*** Begin section ***

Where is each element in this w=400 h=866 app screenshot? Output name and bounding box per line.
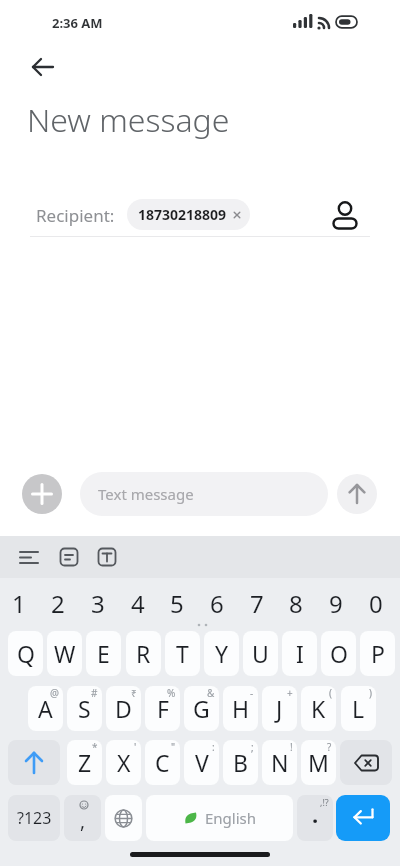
button[interactable]: J	[262, 686, 297, 731]
button[interactable]	[92, 542, 122, 572]
staticText: #	[91, 686, 98, 700]
staticText: 1	[12, 587, 26, 620]
staticText: ?	[327, 740, 332, 754]
button[interactable]: X	[106, 740, 141, 785]
button[interactable]: U	[243, 631, 278, 676]
staticText: J	[276, 693, 283, 724]
staticText: K	[311, 693, 326, 724]
staticText: X	[117, 747, 131, 778]
button[interactable]	[54, 542, 84, 572]
staticText: -	[250, 686, 254, 700]
button[interactable]	[340, 740, 392, 785]
staticText: I	[296, 638, 304, 669]
staticText: 6	[210, 587, 224, 620]
button[interactable]: O	[321, 631, 356, 676]
button[interactable]: P	[360, 631, 395, 676]
staticText: T	[176, 638, 189, 669]
staticText: (	[329, 686, 332, 700]
button[interactable]: V	[184, 740, 219, 785]
button[interactable]	[8, 740, 60, 785]
staticText: 5	[170, 587, 184, 620]
button[interactable]: Text message	[80, 472, 328, 516]
button[interactable]: M	[301, 740, 336, 785]
staticText: '	[134, 740, 137, 754]
button[interactable]: H	[223, 686, 258, 731]
button[interactable]: Z	[67, 740, 102, 785]
button[interactable]: 7	[237, 586, 277, 620]
button[interactable]	[336, 795, 390, 841]
staticText: V	[195, 747, 209, 778]
button[interactable]: C	[145, 740, 180, 785]
button[interactable]	[105, 795, 142, 841]
button[interactable]: Y	[204, 631, 239, 676]
button[interactable]: ?123	[8, 795, 60, 841]
staticText: H	[232, 693, 250, 724]
staticText: D	[115, 693, 132, 724]
staticText: F	[157, 693, 169, 724]
staticText: *	[92, 740, 98, 754]
staticText: Text message	[98, 484, 194, 504]
staticText: Recipient:	[36, 204, 115, 227]
button[interactable]: 6	[197, 586, 237, 620]
button[interactable]: 2	[38, 586, 78, 620]
staticText: )	[369, 686, 372, 700]
button[interactable]: A	[28, 686, 63, 731]
button[interactable]: .	[297, 795, 333, 841]
staticText: &	[207, 686, 215, 700]
button[interactable]	[337, 474, 377, 514]
staticText: +	[287, 686, 293, 700]
button[interactable]: G	[184, 686, 219, 731]
staticText: "	[171, 740, 176, 754]
staticText: 9	[329, 587, 343, 620]
staticText: !	[290, 740, 293, 754]
button[interactable]: 8	[276, 586, 316, 620]
button[interactable]: T	[165, 631, 200, 676]
button[interactable]	[22, 50, 64, 84]
button[interactable]: English	[146, 795, 293, 841]
staticText: ;	[251, 740, 254, 754]
staticText: 2:36 AM	[52, 14, 103, 32]
button[interactable]: K	[301, 686, 336, 731]
button[interactable]: ,	[64, 795, 101, 841]
staticText: 8	[289, 587, 303, 620]
staticText: O	[330, 638, 348, 669]
staticText: Q	[17, 638, 35, 669]
staticText: ,!?	[320, 796, 329, 808]
button[interactable]: 0	[356, 586, 396, 620]
button[interactable]: S	[67, 686, 102, 731]
button[interactable]: E	[86, 631, 121, 676]
button[interactable]: B	[223, 740, 258, 785]
staticText: U	[252, 638, 269, 669]
button[interactable]: 9	[316, 586, 356, 620]
button[interactable]: N	[262, 740, 297, 785]
staticText: 4	[131, 587, 145, 620]
staticText: %	[167, 686, 176, 700]
button[interactable]	[14, 542, 44, 572]
staticText: P	[371, 638, 385, 669]
button[interactable]: D	[106, 686, 141, 731]
button[interactable]: 1	[0, 586, 39, 620]
button[interactable]	[22, 474, 62, 514]
staticText: Y	[215, 638, 229, 669]
staticText: A	[38, 693, 53, 724]
staticText: 18730218809	[138, 205, 227, 224]
button[interactable]: 4	[118, 586, 158, 620]
button[interactable]: Q	[8, 631, 43, 676]
staticText: W	[54, 638, 76, 669]
button[interactable]: R	[126, 631, 161, 676]
staticText: 0	[369, 587, 383, 620]
button[interactable]	[329, 198, 361, 232]
staticText: C	[155, 747, 170, 778]
staticText: Z	[78, 747, 92, 778]
button[interactable]: 5	[157, 586, 197, 620]
button[interactable]: I	[282, 631, 317, 676]
button[interactable]: F	[145, 686, 180, 731]
button[interactable]: 18730218809	[127, 199, 250, 230]
staticText: ,	[80, 808, 86, 834]
button[interactable]: W	[47, 631, 82, 676]
button[interactable]: 3	[78, 586, 118, 620]
staticText: R	[136, 638, 151, 669]
staticText: L	[352, 693, 365, 724]
staticText: :	[212, 740, 215, 754]
button[interactable]: L	[341, 686, 376, 731]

*** End section ***

- WHAT THE TASK ASKS -
Your copy must reproduce the entries above in full, without their pictures.

- ANSWER SECTION -
Where is each element in this w=400 h=866 app screenshot? Output name and bounding box per line.
button[interactable]: J	[262, 686, 297, 731]
button[interactable]	[92, 542, 122, 572]
staticText: #	[91, 686, 98, 700]
staticText: 1	[12, 587, 26, 620]
staticText: ?	[327, 740, 332, 754]
button[interactable]: X	[106, 740, 141, 785]
button[interactable]: U	[243, 631, 278, 676]
staticText: J	[276, 693, 283, 724]
staticText: K	[311, 693, 326, 724]
staticText: X	[117, 747, 131, 778]
button[interactable]	[54, 542, 84, 572]
staticText: -	[250, 686, 254, 700]
button[interactable]	[340, 740, 392, 785]
staticText: I	[296, 638, 304, 669]
staticText: 6	[210, 587, 224, 620]
button[interactable]: O	[321, 631, 356, 676]
button[interactable]: P	[360, 631, 395, 676]
staticText: T	[176, 638, 189, 669]
staticText: (	[329, 686, 332, 700]
button[interactable]: V	[184, 740, 219, 785]
button[interactable]	[8, 740, 60, 785]
staticText: 5	[170, 587, 184, 620]
button[interactable]: Text message	[80, 472, 328, 516]
button[interactable]: M	[301, 740, 336, 785]
staticText: '	[134, 740, 137, 754]
button[interactable]: H	[223, 686, 258, 731]
button[interactable]: Z	[67, 740, 102, 785]
button[interactable]: 7	[237, 586, 277, 620]
button[interactable]	[336, 795, 390, 841]
staticText: V	[195, 747, 209, 778]
button[interactable]: C	[145, 740, 180, 785]
button[interactable]	[105, 795, 142, 841]
button[interactable]: Y	[204, 631, 239, 676]
button[interactable]: ?123	[8, 795, 60, 841]
staticText: H	[232, 693, 250, 724]
staticText: D	[115, 693, 132, 724]
staticText: F	[157, 693, 169, 724]
staticText: *	[92, 740, 98, 754]
staticText: Text message	[98, 484, 194, 504]
staticText: Recipient:	[36, 204, 115, 227]
button[interactable]: 6	[197, 586, 237, 620]
button[interactable]: 2	[38, 586, 78, 620]
staticText: )	[369, 686, 372, 700]
button[interactable]: A	[28, 686, 63, 731]
button[interactable]: .	[297, 795, 333, 841]
staticText: &	[207, 686, 215, 700]
button[interactable]	[337, 474, 377, 514]
staticText: +	[287, 686, 293, 700]
button[interactable]: G	[184, 686, 219, 731]
staticText: "	[171, 740, 176, 754]
staticText: 9	[329, 587, 343, 620]
staticText: !	[290, 740, 293, 754]
button[interactable]: 8	[276, 586, 316, 620]
button[interactable]: T	[165, 631, 200, 676]
button[interactable]	[22, 50, 64, 84]
button[interactable]: English	[146, 795, 293, 841]
staticText: ;	[251, 740, 254, 754]
staticText: 2:36 AM	[52, 14, 103, 32]
button[interactable]: K	[301, 686, 336, 731]
button[interactable]: ,	[64, 795, 101, 841]
staticText: 8	[289, 587, 303, 620]
staticText: O	[330, 638, 348, 669]
staticText: Q	[17, 638, 35, 669]
staticText: ,!?	[320, 796, 329, 808]
button[interactable]: 0	[356, 586, 396, 620]
button[interactable]: S	[67, 686, 102, 731]
button[interactable]: E	[86, 631, 121, 676]
button[interactable]: B	[223, 740, 258, 785]
staticText: U	[252, 638, 269, 669]
button[interactable]: 9	[316, 586, 356, 620]
button[interactable]: N	[262, 740, 297, 785]
staticText: 4	[131, 587, 145, 620]
staticText: %	[167, 686, 176, 700]
button[interactable]	[14, 542, 44, 572]
staticText: P	[371, 638, 385, 669]
button[interactable]: D	[106, 686, 141, 731]
button[interactable]: 1	[0, 586, 39, 620]
button[interactable]	[22, 474, 62, 514]
staticText: Y	[215, 638, 229, 669]
staticText: A	[38, 693, 53, 724]
staticText: 18730218809	[138, 205, 227, 224]
button[interactable]: 4	[118, 586, 158, 620]
button[interactable]: Q	[8, 631, 43, 676]
staticText: W	[54, 638, 76, 669]
button[interactable]: R	[126, 631, 161, 676]
staticText: 0	[369, 587, 383, 620]
button[interactable]	[329, 198, 361, 232]
staticText: C	[155, 747, 170, 778]
staticText: Z	[78, 747, 92, 778]
button[interactable]: 5	[157, 586, 197, 620]
button[interactable]: I	[282, 631, 317, 676]
button[interactable]: F	[145, 686, 180, 731]
button[interactable]: 18730218809	[127, 199, 250, 230]
staticText: ,	[80, 808, 86, 834]
button[interactable]: W	[47, 631, 82, 676]
button[interactable]: 3	[78, 586, 118, 620]
staticText: R	[136, 638, 151, 669]
staticText: L	[352, 693, 365, 724]
staticText: :	[212, 740, 215, 754]
button[interactable]: L	[341, 686, 376, 731]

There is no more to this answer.